The researcher informed Apple about the vulnerability on June 20 and said he planned to make the information public in 90 days, as per typical disclosure protocols. He received little information since then beyond statements saying that the company is still investigating the flaw. Apple failed to answer questions about progress on a solution and did not say whether Rauch would be credited in a future security advisory, the report said. The company also did not comment on whether the flaw was eligible for a payout through Apple's Bug Bounty Program.
Last Thursday, five days after the 90-day disclosure protection window expired, Apple contacted Rauch to say that the weakness will be addressed in an upcoming update and asked that he not talk about the bug publicly.

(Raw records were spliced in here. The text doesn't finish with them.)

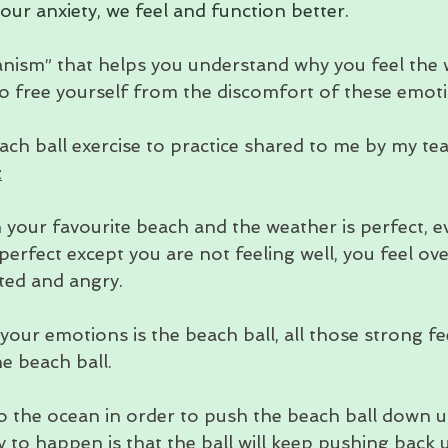
ur anxiety, we feel and function better.
nism” that helps you understand why you feel the w
 to free yourself from the discomfort of these emot
ach ball exercise to practice shared to me by my te
z
 your favourite beach and the weather is perfect, e
perfect except you are not feeling well, you feel o
ted and angry.
our emotions is the beach ball, all those strong fee
e beach ball.
o the ocean in order to push the beach ball down u
ly to happen is that the ball will keep pushing back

"I told them, I'm willing to work with you if you can provide some details of when you plan on remediating this, and whether there would be any recognition or bug bounty payout'," Rauch said. "Their response was basically, We'd appreciate it if you didn't leak this.'"
Rauch went public to protest Apple's lack of communication, the report said.
A number of other researchers have aired frustrations about Apple's bug reporting program, including security researcher Denis Tokarev. Last week, Tokarev detailed his experience with the Bug Bounty Program, saying he identified and reported four flaws to Apple, but only one has been patched. Apple later apologized for the delay and said it is still investigating the issues.
AirTag has been an area of interest for the security research community since its launch in April. Shortly after the device debuted, researchers found a method by which AirTag can be leveraged to send short messages through the Find My network.
Read on AppleInsider
Comments
You saw the part where he asked Apple for a few reasonable details and they told him to sod off, did you not?
If I want to participate in a bug bounty program I work with the company and within the boundaries of the program. I don't go making unilateral demands and expect them to kowtow to them. If Apple had totally ignored him it would have been different. Big companies have institutional inertia and don't always or are not able to always respond at the time we want. But they did respond. I only have what was reported here to go on and the "researcher" should have held back to see what apples next move was. Not petulantly just release everything to show Apple who the boss is.
Once again, Apple has shipped software that doesn't sanitise the inputs. This is yet another sign of institutional dysfunction, and increasing the profile of its mistakes is absolutely warranted so that this process can be improved.
Please consider that if someone owed you money, promised when they borrowed it to get it back to you in 90 days and then contacted you in 95 days to explain that they might need more time and did not mention that payment might not happen, your response might be similar to that of this security researcher.